L'indagine, tramite l'interessamento dell'Europol, ha messo insieme un centinaio di segnalazioni per sospetto riciclaggio arrivate dalle banche e dalle Financial intelligence unit estere, scoprendo una rete interconnessa di frodi: una serie di falsi imprenditori che gestivano in tutto 23 società "vuote" con sedi in tutta Italia. «Era una rete nata appositamente per beneficiare di qualsiasi forma di finanziamento pubblico - ha sottolineato il colonnello Fabio Dametto, comandante del Nucleo polizia economico finanziaria di Venezia -. Un'organizzazione "resiliente", capace di riciclarsi in base alle normative». Nel tempo, queste società venivano trasferite in altre città (Roma, Napoli e Milano) cambiando l'oggetto sociale per trasformarsi in attività edilizie: a quel punto creavano crediti fasulli relativi a ristrutturazioni e falsi aumenti di capitale per poter beneficiare delle ACE, le agevolazioni per il sostegno alla capitalizzazione delle imprese.

Ville, auto e orologi  di lusso 

I soldi così ricavati finivano in gran parte all'estero, o in acquisto di immobili (ville e appartamenti, già identificati e sotto sequestro), automobili (Audi, Lamborghini, Porsche Panamera), gioielli e orologi, criptovalute e viaggi: la coppia "veronese" si spostava parecchio, tanto che l'arresto è avvenuto in Slovacchia, mentre si dirigevano da Bratislava verso Vienna con l'intenzione di prendere un volo per Atene. I due sono stati portati in carcere, come altri sei "soci". Quattordici persone sono invece ai domiciliari, un'altra ha ricevuto la sola misura dell'interdittiva a svolgere attività professionale. Nelle attività illegali erano coinvolti dei commercialisti - uno di Jesolo - incaricati di spedire i bilanci falsi tramite portale web. Altre due persone sono indagate, tra le quali un notaio di Avellino. Tra gli arrestati anche un uomo con domicilio in provincia di Treviso; due erano già ristretti (uno in carcere in Toscana, uno ai domiciliari in Friuli). Le perquisizioni sono state svolte in Veneto, Lombardia, Trentino Alto Adige, Friuli, Toscana, Lazio, Campania e Puglia, anche con l’ausilio di unità cinofile cash dog.

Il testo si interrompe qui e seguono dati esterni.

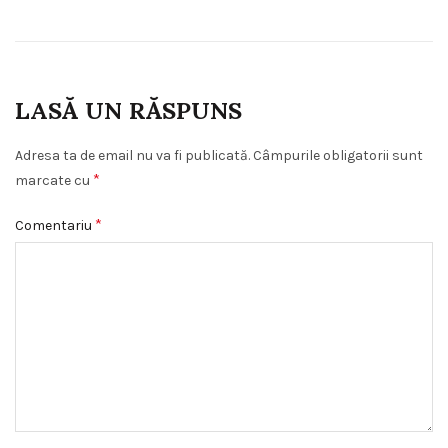
LASĂ UN RĂSPUNS
Adresa ta de email nu va fi publicată.
Câmpurile obligatorii sunt
*
marcate cu
*
Comentariu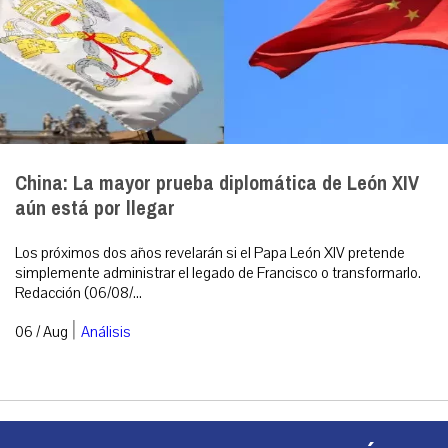
China: La mayor prueba diplomática de León XIV
aún está por llegar
Los próximos dos años revelarán si el Papa León XIV pretende
simplemente administrar el legado de Francisco o transformarlo.
Redacción (06/08/...
|
06 / Aug
Análisis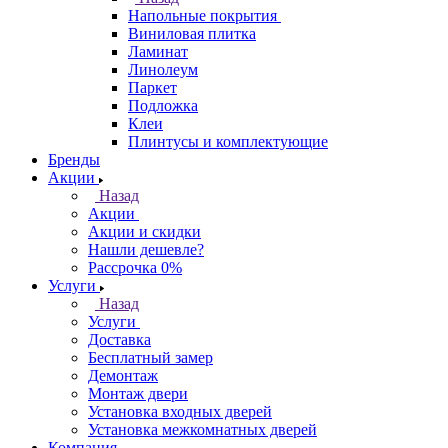
Напольные покрытия
Виниловая плитка
Ламинат
Линолеум
Паркет
Подложка
Клеи
Плинтусы и комплектующие
Бренды
Акции
Назад
Акции
Акции и скидки
Нашли дешевле?
Рассрочка 0%
Услуги
Назад
Услуги
Доставка
Бесплатный замер
Демонтаж
Монтаж двери
Установка входных дверей
Установка межкомнатных дверей
Компания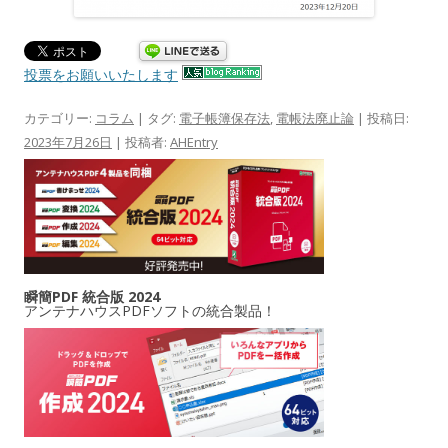
投票をお願いいたします
カテゴリー:
コラム
| タグ:
電子帳簿保存法
,
電帳法廃止論
| 投稿日:
2023年7月26日
|
投稿者:
AHEntry
瞬簡PDF 統合版 2024
アンテナハウスPDFソフトの統合製品！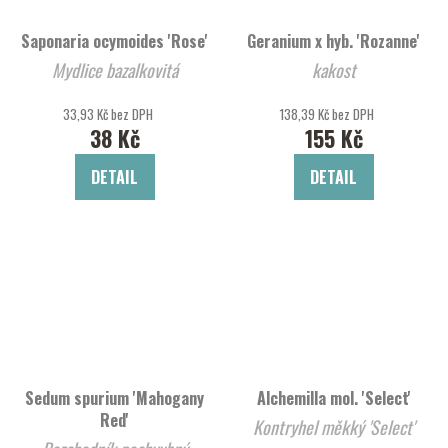
Saponaria ocymoides 'Rose'
Geranium x hyb. 'Rozanne'
Mydlice bazalkovitá
kakost
33,93 Kč bez DPH
138,39 Kč bez DPH
38 Kč
155 Kč
DETAIL
DETAIL
Sedum spurium 'Mahogany
Alchemilla mol. 'Select'
Red'
Kontryhel měkký 'Select'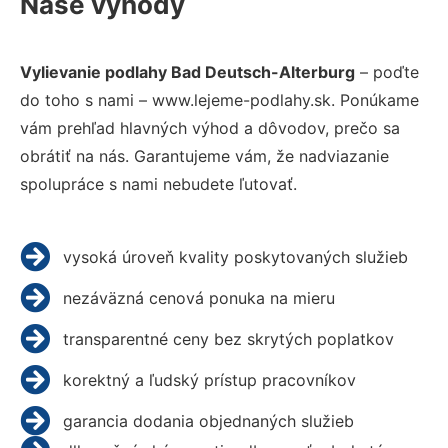
Naše výhody
Vylievanie podlahy Bad Deutsch-Alterburg
– poďte
do toho s nami – www.lejeme-podlahy.sk. Ponúkame
vám prehľad hlavných výhod a dôvodov, prečo sa
obrátiť na nás. Garantujeme vám, že nadviazanie
spolupráce s nami nebudete ľutovať.
vysoká úroveň kvality poskytovaných služieb
nezáväzná cenová ponuka na mieru
transparentné ceny bez skrytých poplatkov
korektný a ľudský prístup pracovníkov
garancia dodania objednaných služieb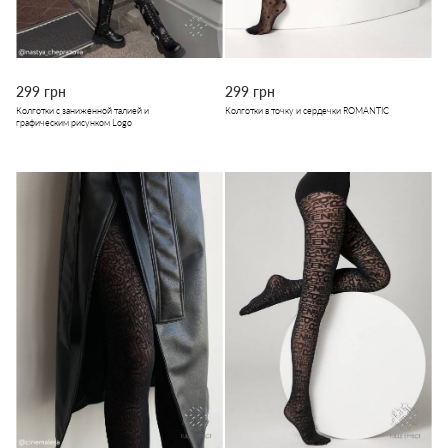
299 грн
299 грн
Колготки с заниженной талией и
Колготки в точку и сердечки ROMANTIC
графическим рисунком Logo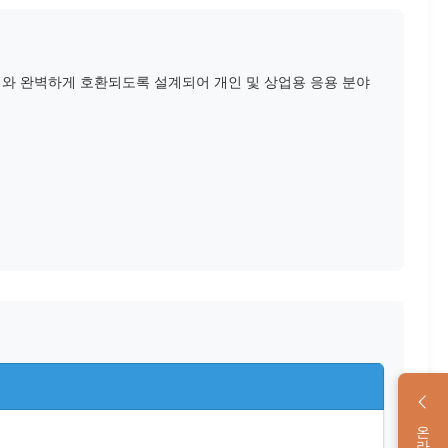
기계와 완벽하게 호환되도록 설계되어 개인 및 상업용 응용 분야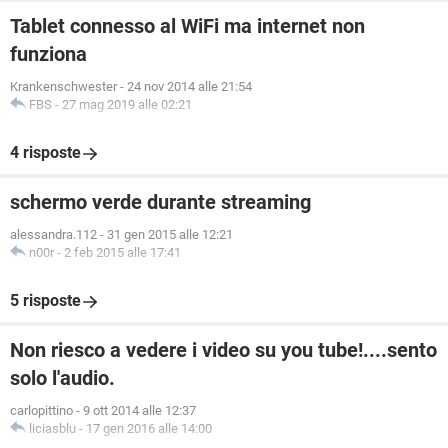
Tablet connesso al WiFi ma internet non
funziona
Krankenschwester
-
24 nov 2014 alle 21:54
FBS
-
27 mag 2019 alle 02:21
4 risposte
schermo verde durante streaming
alessandra.112
-
31 gen 2015 alle 12:21
n00r
-
2 feb 2015 alle 17:41
5 risposte
Non riesco a vedere i video su you tube!....sento
solo l'audio.
carlopittino
-
9 ott 2014 alle 12:37
liciasblu
-
17 gen 2016 alle 14:00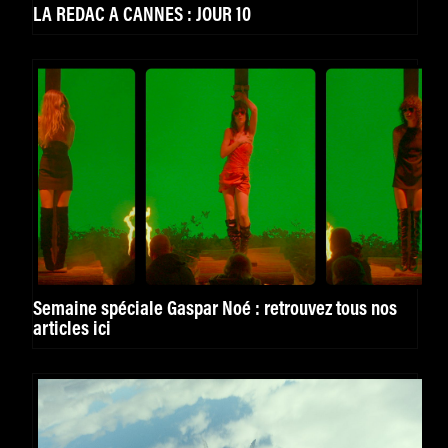
LA REDAC A CANNES : JOUR 10
Semaine spéciale Gaspar Noé : retrouvez tous nos
articles ici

Oltre 200 finanzieri impegnati nell’indagine 

Il gruppo, ha fatto notare la guardia di finanza, si serviva di sistemi di tecnologia avanzata: oltre a usare Vpn per simulare indirizzi ip diversi rispetto a quelli reali, gli indagati avrebbero impiegato software di intelligenza artificiale per falsificare i documenti delle pratiche, riuscendo a "bucare" i sistemi di controllo automatizzato del portale Simest; inoltre, una parte del riciclaggio sarebbe stato realizzato convertendo il denaro in criptovalute tramite apposite piattaforme di exchange: i finanzieri sono arrivati anche lì, grazie alla collaborazione delle stesse piattaforme di exchange. «Nel corso delle perquisizioni abbiamo anche sequestrato un computer quantistico», ha fatto presente il tenente colonnello Marco Stella, della guardia di finanza di Venezia.

"È tra le più importanti indagini svolte in Italia da quando opera la procura europea - ha commentato il generale Giovanni Salerno, comandante della guardia di finanza di Venezia -. Sono stati impiegati quasi 200 finanzieri in otto regioni diverse e all'estero, in Austria, Romania e Slovacchia". Mentre il procuratore europeo Andrea Venegoni ha sottolineato la fondamentale funzione dell'Eppo e la collaborazione con la guardia di finanza: "Abbiamo i mezzi investigativi adeguati per fronteggiare queste situazioni di frodi, un valore aggiunto perché questo organismo è in grado di condurre indagini come una procura, ma con competenza su 22 stati dell'Unione europea".